### [TASK INSTRUCTIONS]
Please return every line below that contains the string "email".

◆ ◆ ◆

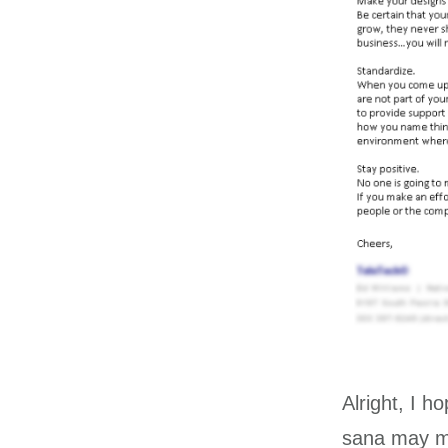
Alright, I h
sana may mg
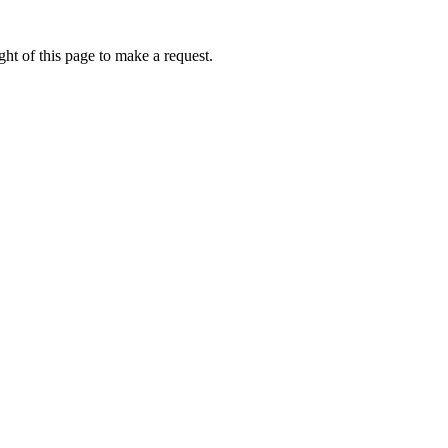
ht of this page to make a request.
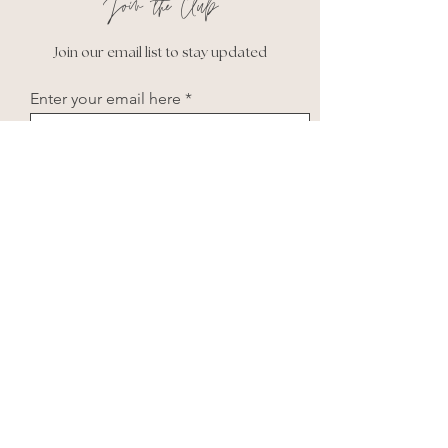
Join the Club
Join our email list to stay updated
Enter your email here
Subscribe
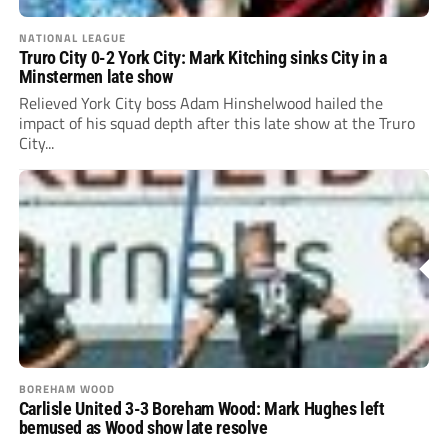
NATIONAL LEAGUE
Truro City 0-2 York City: Mark Kitching sinks City in a
Minstermen late show
Relieved York City boss Adam Hinshelwood hailed the
impact of his squad depth after this late show at the Truro
City...
BOREHAM WOOD
Carlisle United 3-3 Boreham Wood: Mark Hughes left
bemused as Wood show late resolve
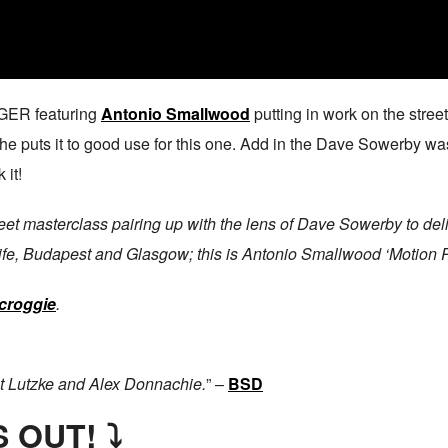
NGER featuring
Antonio Smallwood
putting in work on the street
 he puts it to good use for this one. Add in the Dave Sowerby wa
 it!
t masterclass pairing up with the lens of Dave Sowerby to delive
ife, Budapest and Glasgow; this is Antonio Smallwood ‘Motion 
croggie
.
t Lutzke and Alex Donnachie.
” –
BSD
 OUT! ⤵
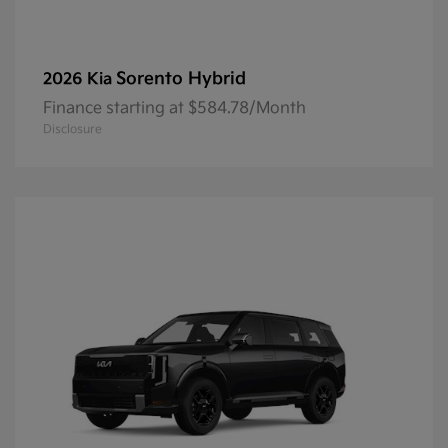
Sorento Hybrid
2026 Kia
Finance starting at $584.78/Month
Disclosure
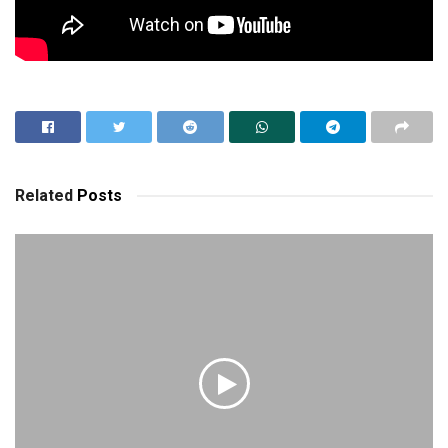
Related
Posts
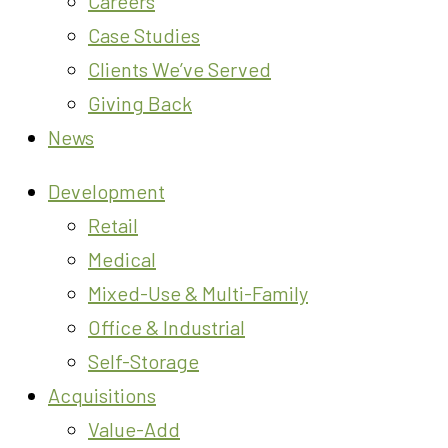
Careers
Case Studies
Clients We’ve Served
Giving Back
News
Development
Retail
Medical
Mixed-Use & Multi-Family
Office & Industrial
Self-Storage
Acquisitions
Value-Add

◆ ◆ ◆

### [ANSWER TO THE PROBLEM]
Join our email list to stay updated
Enter your email here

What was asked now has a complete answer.